Scottish Nationalism Quotes

Quotes tagged as "scottish-nationalism" Showing 1-3 of 3
Robert Louis Stevenson
“The happiest lot on earth is to be born a Scotchman. You must pay for it in many ways, as for all other advantages on earth. You have to learn the paraphrases and the shorter catechism; you generally take to drink; your youth is a time of louder war against society, of more outcry and tears and turmoil, than if you had been born, for instance, in England. But somehow life is warmer and closer; the hearth burns more redly; the lights of home shine softer on the rainy street; the very names, endeared in verse and music, cling nearer round our hearts.”
Robert Louis Stevenson, The Silverado Squatters

Cairns Craig
“Scotland had no need of a 'resistant nationalism' precisely because it was an imperial nation engaged in projecting its national culture to the world.
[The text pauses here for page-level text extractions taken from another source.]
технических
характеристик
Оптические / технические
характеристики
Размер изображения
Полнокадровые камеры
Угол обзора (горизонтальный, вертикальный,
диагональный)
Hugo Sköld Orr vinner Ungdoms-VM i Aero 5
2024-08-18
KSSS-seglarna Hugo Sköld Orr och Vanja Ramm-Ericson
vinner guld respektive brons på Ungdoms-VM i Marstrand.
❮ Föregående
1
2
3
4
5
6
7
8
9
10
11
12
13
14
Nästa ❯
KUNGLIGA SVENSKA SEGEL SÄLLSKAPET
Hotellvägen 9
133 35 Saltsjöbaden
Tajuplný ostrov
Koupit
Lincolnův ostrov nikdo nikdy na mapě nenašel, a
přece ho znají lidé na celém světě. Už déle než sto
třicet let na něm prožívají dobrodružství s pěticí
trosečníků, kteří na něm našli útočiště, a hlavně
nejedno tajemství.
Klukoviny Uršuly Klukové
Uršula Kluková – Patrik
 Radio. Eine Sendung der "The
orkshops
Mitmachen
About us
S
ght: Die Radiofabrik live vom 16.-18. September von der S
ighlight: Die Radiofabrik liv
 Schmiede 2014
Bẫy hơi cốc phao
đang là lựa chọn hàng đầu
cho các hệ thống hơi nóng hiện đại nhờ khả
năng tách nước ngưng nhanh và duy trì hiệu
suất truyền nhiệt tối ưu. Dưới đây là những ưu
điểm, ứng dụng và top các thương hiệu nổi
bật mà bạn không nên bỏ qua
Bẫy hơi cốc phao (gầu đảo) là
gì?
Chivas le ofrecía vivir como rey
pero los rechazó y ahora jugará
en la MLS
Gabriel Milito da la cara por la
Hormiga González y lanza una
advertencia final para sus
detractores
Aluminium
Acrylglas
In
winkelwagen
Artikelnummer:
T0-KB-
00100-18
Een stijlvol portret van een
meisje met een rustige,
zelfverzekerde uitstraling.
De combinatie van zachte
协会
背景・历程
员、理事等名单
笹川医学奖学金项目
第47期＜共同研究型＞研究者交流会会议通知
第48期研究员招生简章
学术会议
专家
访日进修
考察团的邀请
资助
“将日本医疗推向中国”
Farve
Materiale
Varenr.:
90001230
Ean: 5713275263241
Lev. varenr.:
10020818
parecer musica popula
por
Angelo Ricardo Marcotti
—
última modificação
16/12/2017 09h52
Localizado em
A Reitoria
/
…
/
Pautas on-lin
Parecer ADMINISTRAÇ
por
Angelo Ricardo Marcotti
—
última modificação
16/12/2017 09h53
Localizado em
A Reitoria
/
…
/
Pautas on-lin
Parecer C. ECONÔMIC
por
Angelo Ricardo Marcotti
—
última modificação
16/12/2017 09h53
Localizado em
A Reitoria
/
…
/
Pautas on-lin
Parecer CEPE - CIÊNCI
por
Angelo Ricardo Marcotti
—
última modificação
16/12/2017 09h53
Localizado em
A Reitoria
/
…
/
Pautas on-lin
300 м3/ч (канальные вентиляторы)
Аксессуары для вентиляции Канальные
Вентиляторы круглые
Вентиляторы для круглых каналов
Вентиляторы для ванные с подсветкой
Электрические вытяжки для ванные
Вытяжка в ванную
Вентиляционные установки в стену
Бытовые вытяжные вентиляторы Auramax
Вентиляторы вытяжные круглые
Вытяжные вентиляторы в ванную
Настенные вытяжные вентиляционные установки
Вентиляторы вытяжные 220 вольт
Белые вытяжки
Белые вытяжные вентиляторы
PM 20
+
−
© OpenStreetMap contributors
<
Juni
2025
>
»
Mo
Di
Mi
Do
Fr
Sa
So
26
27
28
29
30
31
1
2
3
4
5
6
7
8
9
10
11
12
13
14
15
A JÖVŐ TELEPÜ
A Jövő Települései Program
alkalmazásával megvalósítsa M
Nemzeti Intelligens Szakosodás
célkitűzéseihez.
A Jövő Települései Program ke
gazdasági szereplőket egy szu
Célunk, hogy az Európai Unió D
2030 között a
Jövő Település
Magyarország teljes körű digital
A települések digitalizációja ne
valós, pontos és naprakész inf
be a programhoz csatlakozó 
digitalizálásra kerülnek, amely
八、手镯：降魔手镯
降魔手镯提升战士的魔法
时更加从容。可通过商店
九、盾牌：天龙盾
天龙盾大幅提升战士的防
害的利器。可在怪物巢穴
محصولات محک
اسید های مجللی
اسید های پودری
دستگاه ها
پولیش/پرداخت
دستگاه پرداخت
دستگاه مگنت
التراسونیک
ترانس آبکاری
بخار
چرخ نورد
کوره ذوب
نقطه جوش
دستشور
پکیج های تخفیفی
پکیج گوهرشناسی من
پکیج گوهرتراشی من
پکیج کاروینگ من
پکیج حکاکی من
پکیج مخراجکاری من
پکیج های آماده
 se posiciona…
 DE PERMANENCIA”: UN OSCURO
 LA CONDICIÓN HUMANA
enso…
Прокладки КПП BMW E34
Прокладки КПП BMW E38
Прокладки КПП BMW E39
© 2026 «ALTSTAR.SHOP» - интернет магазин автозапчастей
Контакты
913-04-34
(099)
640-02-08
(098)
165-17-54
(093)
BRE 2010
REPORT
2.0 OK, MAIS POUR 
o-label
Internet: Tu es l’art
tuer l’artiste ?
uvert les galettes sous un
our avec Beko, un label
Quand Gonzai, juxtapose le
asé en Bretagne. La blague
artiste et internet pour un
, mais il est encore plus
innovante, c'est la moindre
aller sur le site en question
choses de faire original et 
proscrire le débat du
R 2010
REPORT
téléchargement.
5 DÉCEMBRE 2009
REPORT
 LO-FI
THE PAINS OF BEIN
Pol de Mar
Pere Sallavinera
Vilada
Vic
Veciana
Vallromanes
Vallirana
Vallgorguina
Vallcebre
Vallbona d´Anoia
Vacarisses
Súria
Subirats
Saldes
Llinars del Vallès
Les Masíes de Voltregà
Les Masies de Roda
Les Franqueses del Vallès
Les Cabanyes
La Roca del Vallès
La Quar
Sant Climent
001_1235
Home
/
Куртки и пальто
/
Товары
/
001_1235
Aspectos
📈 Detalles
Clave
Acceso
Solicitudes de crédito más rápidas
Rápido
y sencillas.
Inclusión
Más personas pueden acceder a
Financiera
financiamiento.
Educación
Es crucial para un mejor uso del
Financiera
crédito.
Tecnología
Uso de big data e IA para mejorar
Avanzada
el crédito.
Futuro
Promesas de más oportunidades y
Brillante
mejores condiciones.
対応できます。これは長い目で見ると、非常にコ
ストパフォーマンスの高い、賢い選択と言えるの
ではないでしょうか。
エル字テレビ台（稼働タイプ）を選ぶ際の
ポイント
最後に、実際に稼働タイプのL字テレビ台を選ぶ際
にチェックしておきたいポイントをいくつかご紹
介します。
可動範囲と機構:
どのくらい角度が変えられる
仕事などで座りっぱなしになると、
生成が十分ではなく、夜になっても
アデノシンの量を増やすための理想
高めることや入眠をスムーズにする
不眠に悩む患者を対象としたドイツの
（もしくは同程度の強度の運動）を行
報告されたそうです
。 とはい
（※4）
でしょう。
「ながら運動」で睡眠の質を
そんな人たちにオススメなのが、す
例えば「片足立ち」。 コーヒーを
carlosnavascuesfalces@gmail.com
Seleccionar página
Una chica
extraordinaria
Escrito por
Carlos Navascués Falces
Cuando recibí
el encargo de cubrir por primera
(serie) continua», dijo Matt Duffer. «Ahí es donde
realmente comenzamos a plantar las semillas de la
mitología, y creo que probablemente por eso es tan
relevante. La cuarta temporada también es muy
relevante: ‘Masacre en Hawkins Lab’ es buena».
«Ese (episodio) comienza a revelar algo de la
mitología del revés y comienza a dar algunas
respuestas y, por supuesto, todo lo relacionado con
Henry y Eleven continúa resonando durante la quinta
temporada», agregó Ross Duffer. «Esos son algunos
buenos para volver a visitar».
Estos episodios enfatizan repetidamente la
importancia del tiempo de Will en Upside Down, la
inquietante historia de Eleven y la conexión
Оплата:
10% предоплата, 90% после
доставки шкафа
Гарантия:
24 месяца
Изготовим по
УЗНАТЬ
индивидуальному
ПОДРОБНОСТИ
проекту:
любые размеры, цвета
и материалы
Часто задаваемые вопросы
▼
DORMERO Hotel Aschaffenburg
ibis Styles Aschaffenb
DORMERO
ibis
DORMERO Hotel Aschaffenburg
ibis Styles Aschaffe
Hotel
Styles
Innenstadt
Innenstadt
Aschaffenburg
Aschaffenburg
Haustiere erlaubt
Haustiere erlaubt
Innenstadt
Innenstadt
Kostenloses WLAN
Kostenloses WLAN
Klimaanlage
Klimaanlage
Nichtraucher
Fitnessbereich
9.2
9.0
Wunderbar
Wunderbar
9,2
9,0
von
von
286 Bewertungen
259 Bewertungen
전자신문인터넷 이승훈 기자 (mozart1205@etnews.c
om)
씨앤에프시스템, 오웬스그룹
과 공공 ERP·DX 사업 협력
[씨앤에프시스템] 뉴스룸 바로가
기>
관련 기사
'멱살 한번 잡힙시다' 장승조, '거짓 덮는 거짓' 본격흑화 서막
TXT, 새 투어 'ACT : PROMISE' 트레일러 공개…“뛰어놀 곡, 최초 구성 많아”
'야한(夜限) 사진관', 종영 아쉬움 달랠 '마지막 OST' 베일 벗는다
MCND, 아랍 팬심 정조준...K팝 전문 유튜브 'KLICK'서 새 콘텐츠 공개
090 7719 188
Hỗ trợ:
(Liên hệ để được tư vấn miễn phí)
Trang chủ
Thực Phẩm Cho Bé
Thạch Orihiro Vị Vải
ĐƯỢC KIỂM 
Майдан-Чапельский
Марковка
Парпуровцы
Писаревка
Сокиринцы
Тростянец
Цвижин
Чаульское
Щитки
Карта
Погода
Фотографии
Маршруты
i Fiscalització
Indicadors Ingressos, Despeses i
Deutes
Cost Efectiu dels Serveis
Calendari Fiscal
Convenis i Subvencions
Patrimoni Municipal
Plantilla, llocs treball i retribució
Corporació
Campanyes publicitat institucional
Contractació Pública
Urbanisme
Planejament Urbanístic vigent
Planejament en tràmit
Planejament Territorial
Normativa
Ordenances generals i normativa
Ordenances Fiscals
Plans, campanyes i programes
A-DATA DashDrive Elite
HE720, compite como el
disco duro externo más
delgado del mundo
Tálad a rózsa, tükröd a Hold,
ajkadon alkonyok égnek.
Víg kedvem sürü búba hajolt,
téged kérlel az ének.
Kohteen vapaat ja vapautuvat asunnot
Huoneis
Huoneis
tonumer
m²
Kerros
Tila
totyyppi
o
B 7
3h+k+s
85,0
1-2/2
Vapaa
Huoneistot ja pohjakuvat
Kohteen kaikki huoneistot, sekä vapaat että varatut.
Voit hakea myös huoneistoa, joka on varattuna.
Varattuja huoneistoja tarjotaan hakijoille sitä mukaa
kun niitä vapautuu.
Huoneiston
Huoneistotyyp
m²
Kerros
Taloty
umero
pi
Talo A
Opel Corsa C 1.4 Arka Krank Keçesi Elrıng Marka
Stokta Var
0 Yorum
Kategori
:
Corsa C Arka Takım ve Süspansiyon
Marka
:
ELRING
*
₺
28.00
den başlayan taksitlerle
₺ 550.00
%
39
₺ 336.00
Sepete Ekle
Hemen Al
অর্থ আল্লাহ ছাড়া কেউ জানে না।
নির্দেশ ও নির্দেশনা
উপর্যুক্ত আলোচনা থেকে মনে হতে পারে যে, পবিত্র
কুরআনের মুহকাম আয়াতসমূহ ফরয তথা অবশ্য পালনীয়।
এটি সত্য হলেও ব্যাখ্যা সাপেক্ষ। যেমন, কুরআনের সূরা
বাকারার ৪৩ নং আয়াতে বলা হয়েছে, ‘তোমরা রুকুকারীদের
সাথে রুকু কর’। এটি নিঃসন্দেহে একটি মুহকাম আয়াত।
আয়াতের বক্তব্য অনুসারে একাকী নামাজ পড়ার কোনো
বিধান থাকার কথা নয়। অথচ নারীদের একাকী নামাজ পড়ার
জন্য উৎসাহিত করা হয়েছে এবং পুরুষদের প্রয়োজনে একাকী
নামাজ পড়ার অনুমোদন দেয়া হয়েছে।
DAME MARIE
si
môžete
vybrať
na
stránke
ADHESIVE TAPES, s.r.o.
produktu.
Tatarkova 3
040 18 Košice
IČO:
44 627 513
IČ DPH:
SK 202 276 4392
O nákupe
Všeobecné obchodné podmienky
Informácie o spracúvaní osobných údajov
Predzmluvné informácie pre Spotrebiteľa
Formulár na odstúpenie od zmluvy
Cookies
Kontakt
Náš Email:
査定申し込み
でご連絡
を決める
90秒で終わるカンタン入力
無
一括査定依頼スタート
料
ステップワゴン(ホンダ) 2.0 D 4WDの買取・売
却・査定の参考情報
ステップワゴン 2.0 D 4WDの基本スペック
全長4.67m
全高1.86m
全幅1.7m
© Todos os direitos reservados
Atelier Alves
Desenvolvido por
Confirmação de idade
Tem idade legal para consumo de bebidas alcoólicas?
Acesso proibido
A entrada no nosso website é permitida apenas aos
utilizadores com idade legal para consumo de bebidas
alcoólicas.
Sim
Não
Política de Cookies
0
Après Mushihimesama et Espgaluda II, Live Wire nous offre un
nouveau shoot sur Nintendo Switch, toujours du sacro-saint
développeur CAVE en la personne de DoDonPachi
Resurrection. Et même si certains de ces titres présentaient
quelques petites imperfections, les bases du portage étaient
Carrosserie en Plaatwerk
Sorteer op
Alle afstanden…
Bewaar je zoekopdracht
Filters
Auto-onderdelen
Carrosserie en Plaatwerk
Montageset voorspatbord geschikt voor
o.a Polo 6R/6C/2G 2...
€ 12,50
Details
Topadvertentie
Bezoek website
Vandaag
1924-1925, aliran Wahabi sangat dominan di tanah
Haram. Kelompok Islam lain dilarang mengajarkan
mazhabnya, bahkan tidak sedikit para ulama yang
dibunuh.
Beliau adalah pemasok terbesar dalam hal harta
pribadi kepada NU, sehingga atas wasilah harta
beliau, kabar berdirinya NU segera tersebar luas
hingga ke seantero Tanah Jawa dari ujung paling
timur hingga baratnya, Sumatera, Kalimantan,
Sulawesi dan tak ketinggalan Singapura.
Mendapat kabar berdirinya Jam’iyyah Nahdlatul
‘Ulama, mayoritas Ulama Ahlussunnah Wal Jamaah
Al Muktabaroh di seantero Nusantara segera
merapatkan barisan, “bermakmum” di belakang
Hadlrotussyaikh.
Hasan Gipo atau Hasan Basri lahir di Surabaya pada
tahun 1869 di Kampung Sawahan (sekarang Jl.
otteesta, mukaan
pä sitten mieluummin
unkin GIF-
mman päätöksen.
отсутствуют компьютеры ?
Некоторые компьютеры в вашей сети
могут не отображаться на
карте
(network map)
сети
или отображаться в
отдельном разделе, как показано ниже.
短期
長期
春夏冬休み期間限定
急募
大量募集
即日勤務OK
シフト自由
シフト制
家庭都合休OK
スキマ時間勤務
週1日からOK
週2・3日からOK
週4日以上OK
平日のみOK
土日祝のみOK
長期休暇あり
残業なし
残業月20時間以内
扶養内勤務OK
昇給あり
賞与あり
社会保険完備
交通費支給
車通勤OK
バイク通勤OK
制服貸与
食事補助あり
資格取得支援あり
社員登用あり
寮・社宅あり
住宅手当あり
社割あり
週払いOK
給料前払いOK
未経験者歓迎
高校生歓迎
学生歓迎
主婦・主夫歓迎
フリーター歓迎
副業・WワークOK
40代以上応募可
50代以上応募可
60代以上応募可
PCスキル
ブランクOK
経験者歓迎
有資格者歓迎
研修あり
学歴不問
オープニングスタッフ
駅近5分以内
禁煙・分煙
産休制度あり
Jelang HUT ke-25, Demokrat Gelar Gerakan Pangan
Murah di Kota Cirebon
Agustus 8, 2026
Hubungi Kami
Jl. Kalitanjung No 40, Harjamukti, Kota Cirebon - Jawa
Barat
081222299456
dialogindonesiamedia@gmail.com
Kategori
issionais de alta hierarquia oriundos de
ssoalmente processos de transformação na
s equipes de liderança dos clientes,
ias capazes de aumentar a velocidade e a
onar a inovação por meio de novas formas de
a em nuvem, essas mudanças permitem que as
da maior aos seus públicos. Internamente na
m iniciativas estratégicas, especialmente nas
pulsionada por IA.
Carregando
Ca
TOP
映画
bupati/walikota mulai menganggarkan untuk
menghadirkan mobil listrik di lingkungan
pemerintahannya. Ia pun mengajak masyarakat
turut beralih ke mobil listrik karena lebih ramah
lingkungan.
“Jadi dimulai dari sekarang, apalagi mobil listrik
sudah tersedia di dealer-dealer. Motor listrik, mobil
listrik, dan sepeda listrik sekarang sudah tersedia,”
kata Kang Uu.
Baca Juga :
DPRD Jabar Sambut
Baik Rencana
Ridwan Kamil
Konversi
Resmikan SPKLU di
The historical problem of Scotland's 'absent nationalism' in the nineteenth century is a non-problem because far from lacking a nationalism, Scottish nationalism was vigorously engaged on imposing itself wherever Scots had achieved a determining or a significant role within the territory of the British Empire. Scottish nationalism did not need to assert itself within the British state because the 'world was its field', and its aim was to make Scotland the spiritual core of the imperial project.”
Cairns Craig, The Wealth of the Nation: Scotland, Culture and Independence

Don Paterson
“...it's perhaps time to admit that our perennial call to "work as if you lived in the early days of a better nation" has become something of an empty shibboleth. The petty, tribal, precriptive, censorious, identity-obsessed and philistine culture the SNP have created has left many older centrist heids reluctant to speak up over matters of simple common sense and public concern, conceding many of them not just to the right (with whom they are now occasionally driven to make common cause), but - far more dangerously - to the self-declared racists, sexists, homophobes and fascists who should represent our common enemy. The SNP are also, in their current incarnation, poor stewards of the independence dream. As we enter a pre-war era of economic uncertainty and shifting alliances, rediscovering it will be a far more sober and adult task than we have previously had to face. We first must decide what it is we mean by "better nation". It will have to be one with considerably more courage, genuine inclusivity and stomach for honest and civil debate than we currently demonstrate. It will require us to tackle the kinds of broad disadvantage that animate the electorate, as well as those narrow causes which excite our political and institutional leaders. It will require an Enlightenment-style revival of an artistic and intellectual meritocracy, one which can actively connect and draw on the talents of an increasingly diverse but distinctively Scottish society.”